Trip guide: Horicon Marsh
For area information: Horicon Chamber of Commerce (920) 485-3200; horiconchamber.com
WHAT TO DO
Horicon Marsh The U.S. Fish and Wildlife Service operates the northern two-thirds of the marsh as Horicon National Wildlife Refuge. (920) 387-2658; fws.gov/refuge/horicon Wisconsin's Department of Natural Resources manages the southern third as Horicon Marsh State Wildlife Area. (920) 387-7860; dnr.wi.gov
Horicon Marsh Bird Festival This spring fest features lectures, bird-banding demonstrations and a variety of marsh tours. (920) 210-4832. Horicon Marsh Bird Club on Facebook
Horicon Marsh Boat Tours at Blue Heron Landing (pictured) Pontoon and paddling trips provide up-close views of wildlife. (920) 485-4663; horiconmarsh.com
WHERE TO EAT
Ginger's Hideaway A plain exterior opens to a wildlife-theme restaurant serving burgers, pizzas, steaks and more in Horicon. (920) 485-4856; Ginger's Hideaway on Facebook
Marsibilio's Trattoria This cozy Mayville spot serves authentic Italian fare. (920) 387-0387; marsibilios.net
Rock River Tap Don't miss the Friday fish fry. (920) 485-4241; rockrivertap.com
WHERE TO STAY
Honeybee Inn Bed and Breakfast This four-bedroom inn delights with comfy beds and delectable breakfasts. (920) 485-4855; honeybeeinn.com
More Midwest refuges
Ottawa National Wildlife Refuge and Magee Marsh Wildlife Area, Oak Harbor, Ohio (pictured) East of Toledo, Ottawa is great for beginners, with a flashy visitors center, boardwalks and a lively chorus of birds and bullfrogs. (419) 898-0014; fws.gov/refuge/ottawa Magee Marsh is more rugged, but the park offers free binoculars, and a boardwalk crosses beds of lily pads where turtles sunbathe. (419) 898-0960; wildlife.ohiodnr.gov
Neal Smith National Wildlife Refuge, Prairie City, Iowa It's hard to know what's the bigger attraction here: the restored tallgrass prairie where a small herd of bison graze or the outstanding Prairie Learning Center, with its "underground" tunnel and Native American artifacts.
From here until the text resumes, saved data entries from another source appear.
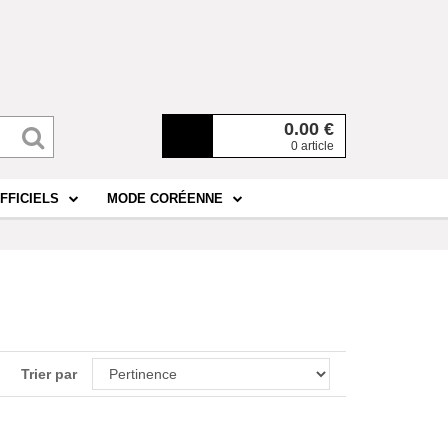
0.00
€
0 article
FFICIELS
MODE CORÉENNE
Trier par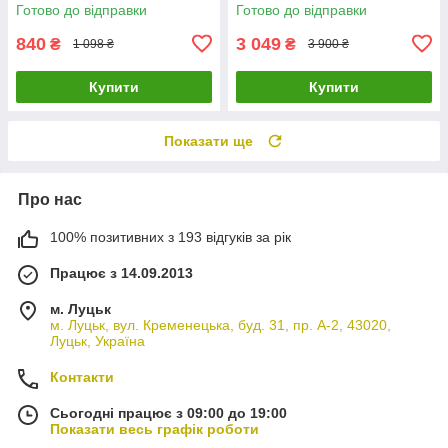
кейсі: головки, біти, тріскачки
Готово до відправки
Готово до відправки
840
3 049
₴
₴
1 098 ₴
3 900 ₴
Купити
Купити
Показати ще
Про нас
100% позитивних з 193 відгуків за рік
Працює з 14.09.2013
м. Луцьк
м. Луцьк, вул. Кременецька, буд. 31, пр. А-2, 43020,
Луцьк, Україна
Контакти
Сьогодні працює з 09:00 до 19:00
Показати весь графік роботи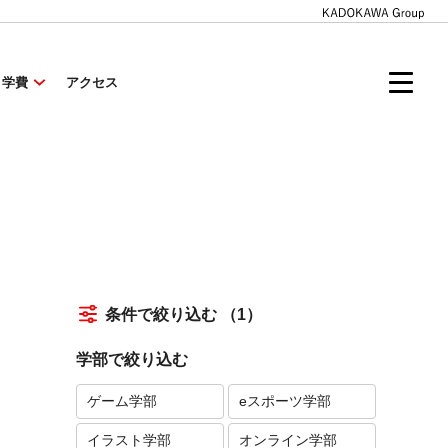
・学費
アクセス
条件で絞り込む
（1）
学部で絞り込む
ゲーム学部
eスポーツ学部
イラスト学部
オンライン学部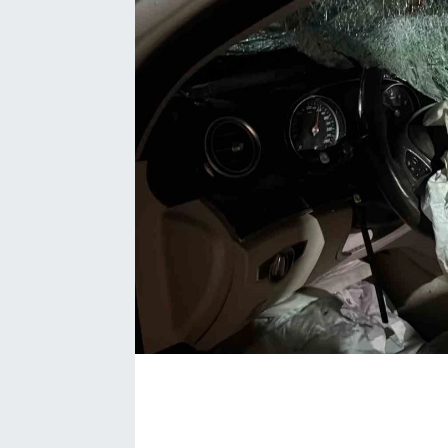
YAŞAM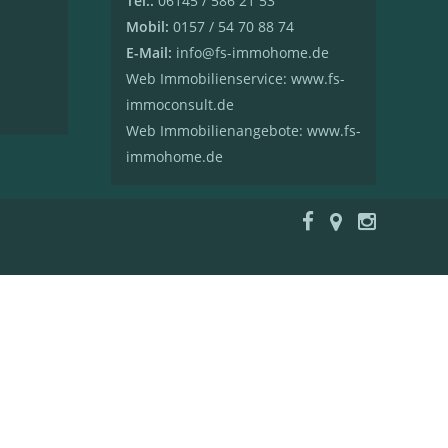
Tel.:
06145 / 586 21 53
Mobil:
0157 / 54 70 88 74
E-Mail:
info@fs-immohome.de
Web Immobilienservice: www.fs-
immoconsult.de
Web Immobilienangebote: www.fs-
immohome.de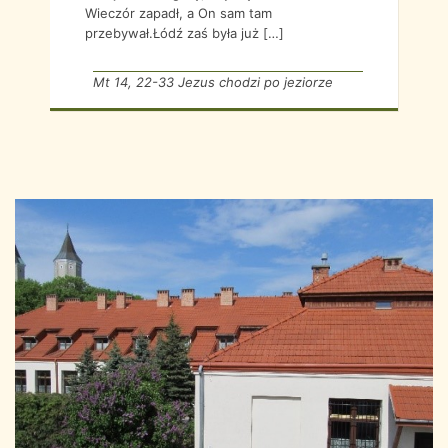
Wieczór zapadł, a On sam tam
przebywał.Łódź zaś była już […]
Mt 14, 22-33 Jezus chodzi po jeziorze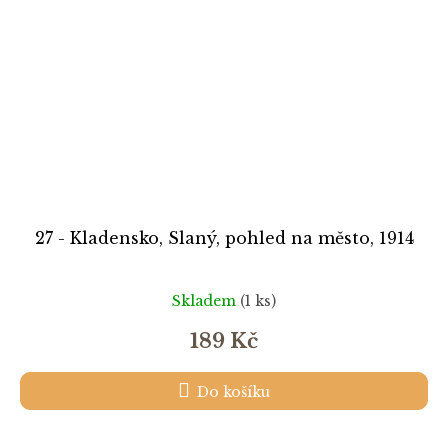
27 - Kladensko, Slaný, pohled na město, 1914
Skladem
(1 ks)
189 Kč
Do košíku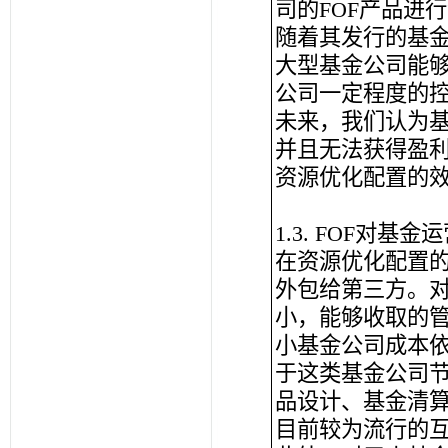
司的FOF产品进
随着其发行的基金
大型基金公司能
公司一定程度的
未来，我们认为基
并且无法获得盈
资源优化配置的
1.3. FOF对基
在资源优化配置
外包给第三方。
小，能够收取的
小基金公司成本
于这类基金公司
品设计、基金清
目前较为流行的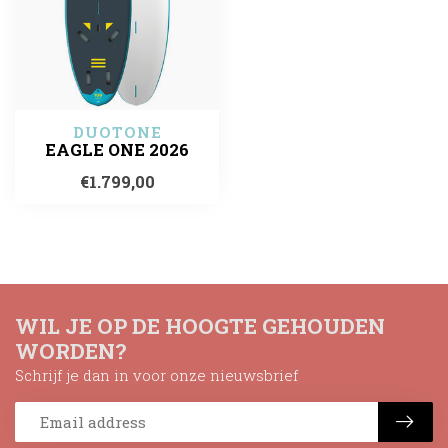
DUOTONE
EAGLE ONE 2026
€1.799,00
WIL JE OP DE HOOGTE GEHOUDEN
WORDEN?
Schrijf je dan in voor onze nieuwsbrief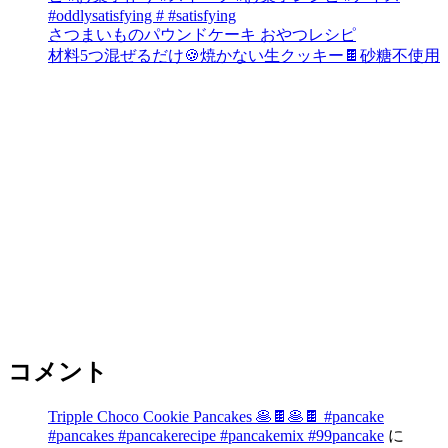
#oddlysatisfying # #satisfying⁠
さつまいものパウンドケーキ おやつレシピ
材料5つ混ぜるだけ🍪焼かない生クッキー🍫砂糖不使用
コメント
Tripple Choco Cookie Pancakes 🥞🍫🥞🍫 #pancake
#pancakes #pancakerecipe #pancakemix #99pancake
に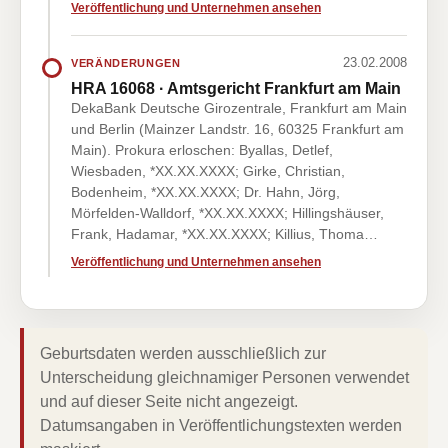
Veröffentlichung und Unternehmen ansehen
23.02.2008
VERÄNDERUNGEN
HRA 16068 · Amtsgericht Frankfurt am Main
DekaBank Deutsche Girozentrale, Frankfurt am Main
und Berlin (Mainzer Landstr. 16, 60325 Frankfurt am
Main). Prokura erloschen: Byallas, Detlef,
Wiesbaden, *XX.XX.XXXX; Girke, Christian,
Bodenheim, *XX.XX.XXXX; Dr. Hahn, Jörg,
Mörfelden-Walldorf, *XX.XX.XXXX; Hillingshäuser,
Frank, Hadamar, *XX.XX.XXXX; Killius, Thoma…
Veröffentlichung und Unternehmen ansehen
Geburtsdaten werden ausschließlich zur
Unterscheidung gleichnamiger Personen verwendet
und auf dieser Seite nicht angezeigt.
Datumsangaben in Veröffentlichungstexten werden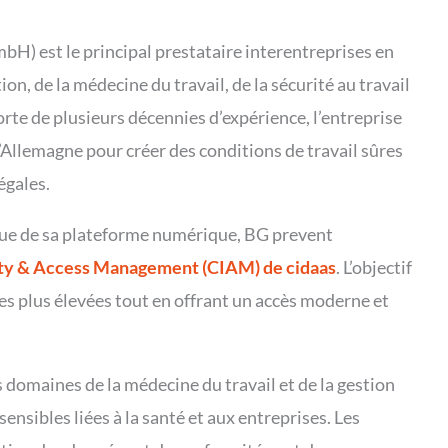
 est le principal prestataire interentreprises en
n, de la médecine du travail, de la sécurité au travail
Forte de plusieurs décennies d’expérience, l’entreprise
Allemagne pour créer des conditions de travail sûres
égales.
ue de sa plateforme numérique, BG prevent
ty & Access Management (CIAM) de cidaas
. L’objectif
les plus élevées tout en offrant un accès moderne et
s domaines de la médecine du travail et de la gestion
ensibles liées à la santé et aux entreprises. Les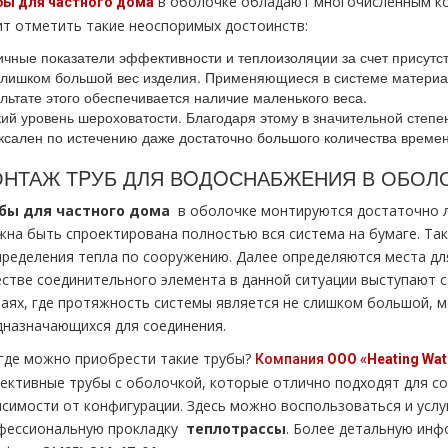
в оболочке обладают многочисленным ко
бы для частного дoма
ит отметить такие неоспоримых достоинств:
чные показатели эффективности и теплоизоляции за счет присутст
слишком большой вес изделия. Применяющиеся в системе материал
льтате этого обеспечивается наличие маленького веса.
ий уровень шероховатости. Благодаря этому в значительной степе
сален по истечению даже достаточно большого количества времени
НТАЖ ТPУБ ДЛЯ ВOДOСНАБЖEНИЯ В ОБОЛ
бы для частного дoма
в оболочке монтируются достаточно л
жна быть спроектирована полностью вся система на бумаге. Та
пределения тепла по сооружению. Далее определяются места дл
естве соединительного элемента в данной ситуации выступают 
чаях, где протяжность системы является не слишком большой, м
дназначающихся для соединения.
 где можно приобрести такие тpубы?
Компания
ООО «Heating
Wat
ективные тpубы с оболочкой, которые отлично подходят для со
исимости от конфигурации. Здесь можно воспользоваться и услуг
фессиональную прoклaдку
тeплoтpaссы
. Более детальную инф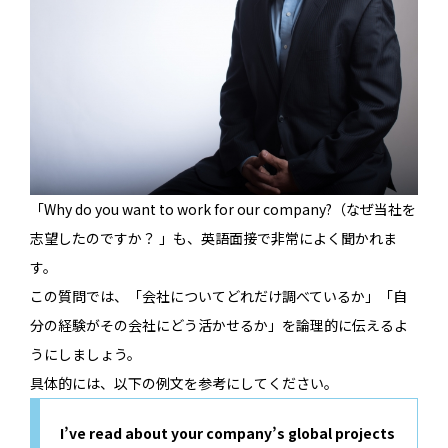
「Why do you want to work for our company?（なぜ当社を
志望したのですか？ 」も、英語面接で非常によく聞かれま
す。
この質問では、「会社についてどれだけ調べているか」「自
分の経験がその会社にどう活かせるか」を論理的に伝えるよ
うにしましょう。
具体的には、以下の例文を参考にしてください。
I’ve read about your company’s global projects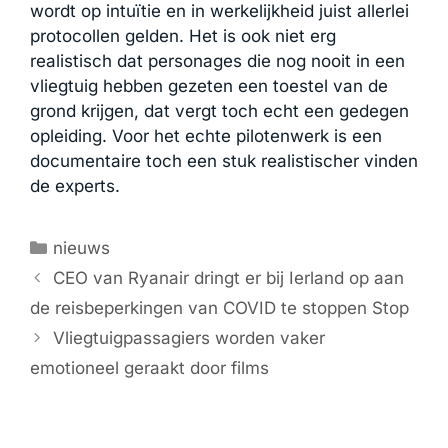
wordt op intuïtie en in werkelijkheid juist allerlei
protocollen gelden. Het is ook niet erg
realistisch dat personages die nog nooit in een
vliegtuig hebben gezeten een toestel van de
grond krijgen, dat vergt toch echt een gedegen
opleiding. Voor het echte pilotenwerk is een
documentaire toch een stuk realistischer vinden
de experts.
Categorieën
nieuws
CEO van Ryanair dringt er bij Ierland op aan
de reisbeperkingen van COVID te stoppen Stop
Vliegtuigpassagiers worden vaker
emotioneel geraakt door films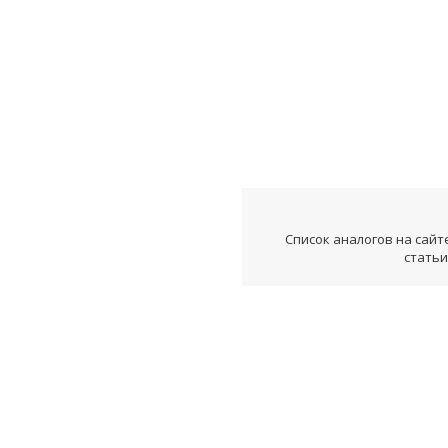
Список аналогов на сайт
статьи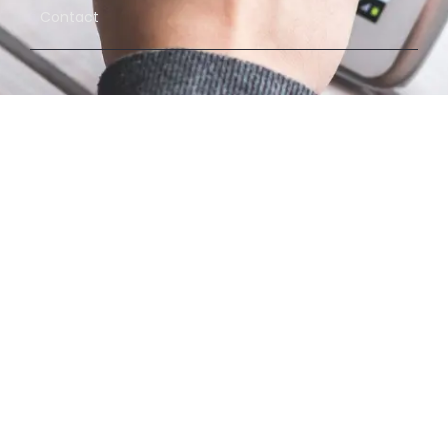
Contact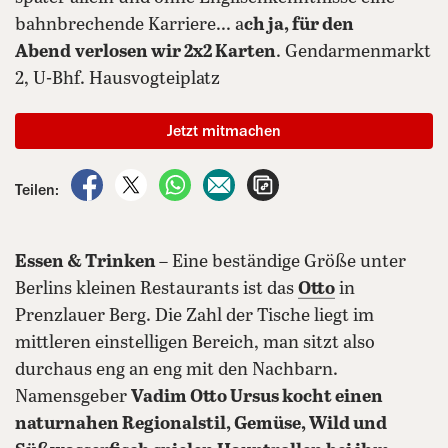
bahnbrechende Karriere... a
ch ja, für den
Abend
verlosen wir 2x2 Karten
. Gendarmenmarkt
2, U-Bhf. Hausvogteiplatz
Jetzt mitmachen
auf Facebook teilen
auf X teilen
per WhatsApp teilen
per E-Mail teilen
Artikel aufrufen
Teilen:
Essen & Trinken
– Eine beständige Größe unter
Berlins kleinen Restaurants ist das
Otto
in
Prenzlauer Berg. Die Zahl der Tische liegt im
mittleren einstelligen Bereich, man sitzt also
durchaus eng an eng mit den Nachbarn.
Namensgeber
Vadim Otto Ursus kocht einen
naturnahen Regionalstil,
Gemüse
, Wild und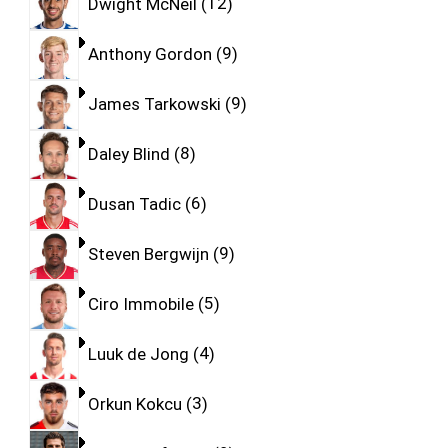
Dwight McNeil
12
Anthony Gordon
9
James Tarkowski
9
Daley Blind
8
Dusan Tadic
6
Steven Bergwijn
9
Ciro Immobile
5
Luuk de Jong
4
Orkun Kokcu
3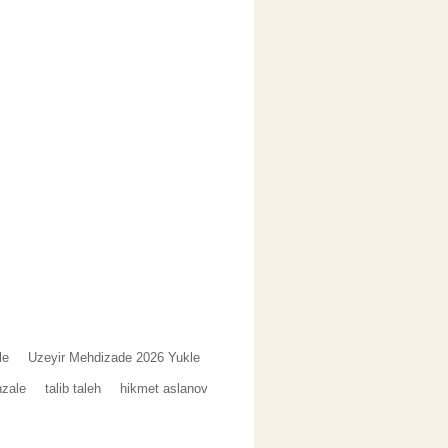
le
Uzeyir Mehdizade 2026 Yukle
nzale
talib taleh
hikmet aslanov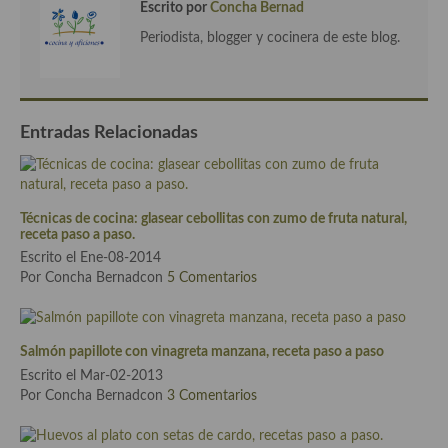
Escrito por
Concha Bernad
Cocina Danesa
Periodista, blogger y cocinera de este blog.
Cocina de la Republica Checa
Cocina de Polonia
Entradas Relacionadas
Cocina de Ucrania
Cocina Eslovena
Técnicas de cocina: glasear cebollitas con zumo de fruta natural,
Cocina Francesa
receta paso a paso.
Escrito el Ene-08-2014
Cocina Griega
Por Concha Bernadcon
5 Comentarios
Cocina Holandesa
Cocina Hungara
Salmón papillote con vinagreta manzana, receta paso a paso
Escrito el Mar-02-2013
Cocina Irlanda
Por Concha Bernadcon
3 Comentarios
Cocina Italiana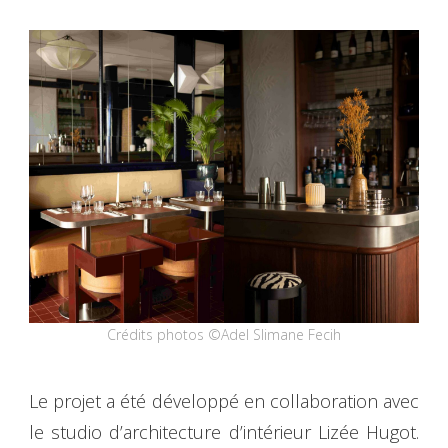
Crédits photos ©Adel Slimane Fecih
Le projet a été développé en collaboration avec
le studio d’architecture d’intérieur Lizée Hugot.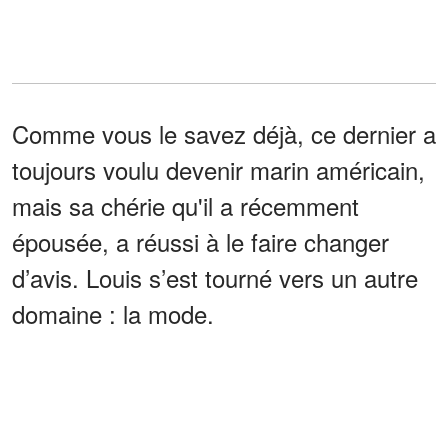
Comme vous le savez déjà, ce dernier a
toujours voulu devenir marin américain,
mais sa chérie qu'il a récemment
épousée, a réussi à le faire changer
d’avis. Louis s’est tourné vers un autre
domaine : la mode.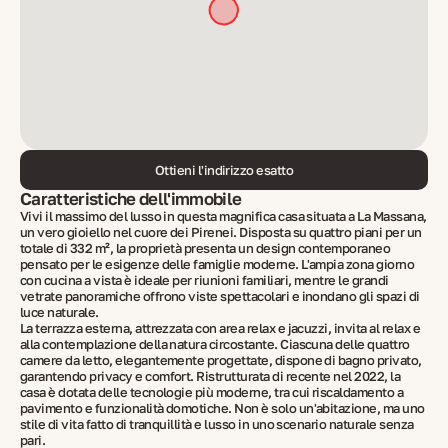
Ottieni l'indirizzo esatto
Caratteristiche dell'immobile
Vivi il massimo del lusso in questa magnifica casa situata a La Massana,
un vero gioiello nel cuore dei Pirenei. Disposta su quattro piani per un
totale di 332 m², la proprietà presenta un design contemporaneo
pensato per le esigenze delle famiglie moderne. L'ampia zona giorno
con cucina a vista è ideale per riunioni familiari, mentre le grandi
vetrate panoramiche offrono viste spettacolari e inondano gli spazi di
luce naturale.
La terrazza esterna, attrezzata con area relax e jacuzzi, invita al relax e
alla contemplazione della natura circostante. Ciascuna delle quattro
camere da letto, elegantemente progettate, dispone di bagno privato,
garantendo privacy e comfort. Ristrutturata di recente nel 2022, la
casa è dotata delle tecnologie più moderne, tra cui riscaldamento a
pavimento e funzionalità domotiche. Non è solo un'abitazione, ma uno
stile di vita fatto di tranquillità e lusso in uno scenario naturale senza
pari.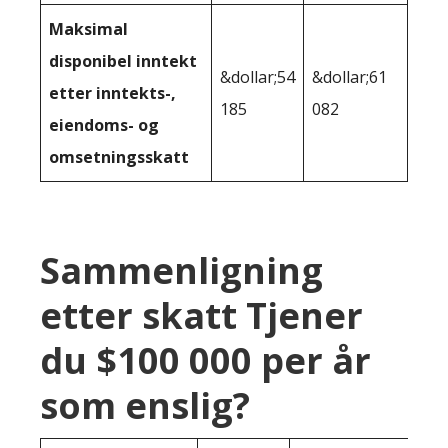
Maksimal
disponibel inntekt
&dollar;54
&dollar;61
etter inntekts-,
185
082
eiendoms- og
omsetningsskatt
Sammenligning
etter skatt Tjener
du $100 000 per år
som enslig?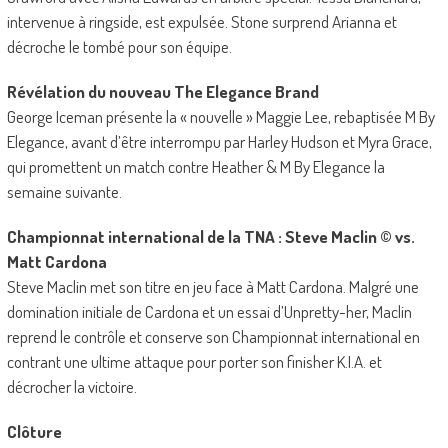
intervenue à ringside, est expulsée. Stone surprend Arianna et
décroche le tombé pour son équipe.
Révélation du nouveau The Elegance Brand
George Iceman présente la « nouvelle » Maggie Lee, rebaptisée M By
Elegance, avant d’être interrompu par Harley Hudson et Myra Grace,
qui promettent un match contre Heather & M By Elegance la
semaine suivante.
Championnat international de la TNA : Steve Maclin © vs.
Matt Cardona
Steve Maclin met son titre en jeu face à Matt Cardona. Malgré une
domination initiale de Cardona et un essai d’Unpretty-her, Maclin
reprend le contrôle et conserve son Championnat international en
contrant une ultime attaque pour porter son finisher K.I.A. et
décrocher la victoire.
Clôture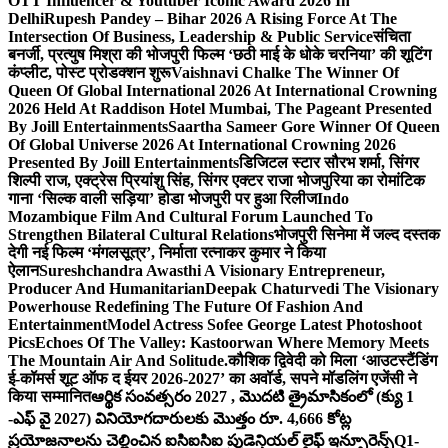
OTT Influencer & Youtuber Iconic Award 2026 In
Delhi
Rupesh Pandey – Bihar 2026 A Rising Force At The
Intersection Of Business, Leadership & Public Service
संचिता
बनर्जी, प्रत्युष मिश्रा की भोजपुरी फिल्म ‘छठी माई के धोके चरनिया’ की शूटिंग
कंप्लीट, पोस्ट प्रोडक्शन शुरू
Vaishnavi Chalke The Winner Of
Queen Of Global International 2026 At International Crowning
2026 Held At Raddison Hotel Mumbai, The Pageant Presented
By Joill Entertainments
Saartha Sameer Gore Winner Of Queen
Of Global Universe 2026 At International Crowning 2026
Presented By Joill Entertainments
डिजिटल स्टार सौरभ शर्मा, सिंगर
शिल्पी राज, एक्ट्रेस प्रियांशु सिंह, सिंगर एक्टर राजा भोजपुरिया का रोमांटिक
गाना ‘सिल्क वाली सड़िया’ होडा भोजपुरी पर हुआ रिलीज
Indo
Mozambique Film And Cultural Forum Launched To
Strengthen Bilateral Cultural Relations
भोजपुरी सिनेमा में जल्द दस्तक
देगी नई फिल्म ‘मंगलसूत्र’, निर्माता रत्नाकर कुमार ने किया
ऐलान
Sureshchandra Awasthi A Visionary Entrepreneur,
Producer And Humanitarian
Deepak Chaturvedi The Visionary
Powerhouse Redefining The Future Of Fashion And
Entertainment
Model Actress Sofee George Latest Photoshoot
Pics
Echoes Of The Valley: Kastoorwan Where Memory Meets
The Mountain Air And Solitude.
कौशिक द्विवेदी को मिला ‘आउटस्टैंडिंग
ई-कॉमर्स शूट ऑफ द ईयर 2026-2027’ का अवॉर्ड, सपने मॉडलिंग एजेंसी ने
किया सम्मानित
ఆర్థిక సంవత్సరం 2027 , మొదటి త్రైమాసికంలో (క్యు 1
-ఎఫ్ వై 2027) వినియోగదారులకు మొత్తం రూ. 4,666 కోట్ల
ప్రయోజనాలను చెల్లించిన ఐసిఐసిఐ ప్రుడెన్షియల్ లైఫ్ ఇన్సూరెన్స్
Q1-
In May, migrating songbirds join the grassland species that will stay all summer. (515) 994-3400; tallgrass.org
Platte River Valley, Nebraska Thousands of Sandhill cranes migrate through central Nebraska each March (drawing an equally impressive flock of bird-watchers). You can see the birds from public bridges, but Rowe Sanctuary offers guided dawn and dusk bird-blind tours. (308) 468-5282; rowesanctuary.org
Cheyenne Bottoms Wildlife Area and Quivira National Wildlife Refuge, Great Bend, Kansas The nation's largest inland marsh is a key stop on the Central Flyway. The excellent Kansas Wetlands Education Center at Cheyenne Bottoms has easy walking trails right out the door. (877) 243-9268; wetlandscenter.fhsu.edu And if you've made the trip here, don't skip Quivira, where residents include a prairie dog colony. (620) 486-2393; fws.gov/quivira
Seney National Wildlife Refuge, Seney, Michigan Topnotch amenities, including photography classes and free binoculars, make this huge Upper Peninsula preserve feel more like a friendly state park. Two popular driving tours have marked stops where you can see baby birds and nests. Watch for trumpeter swans. (906) 586-9851; fws.gov/refuge/seney
(A version of this story appeared in Midwest Living® March/April 2012. Prices, dates and other details can change, so please check specifics before making travel plans.)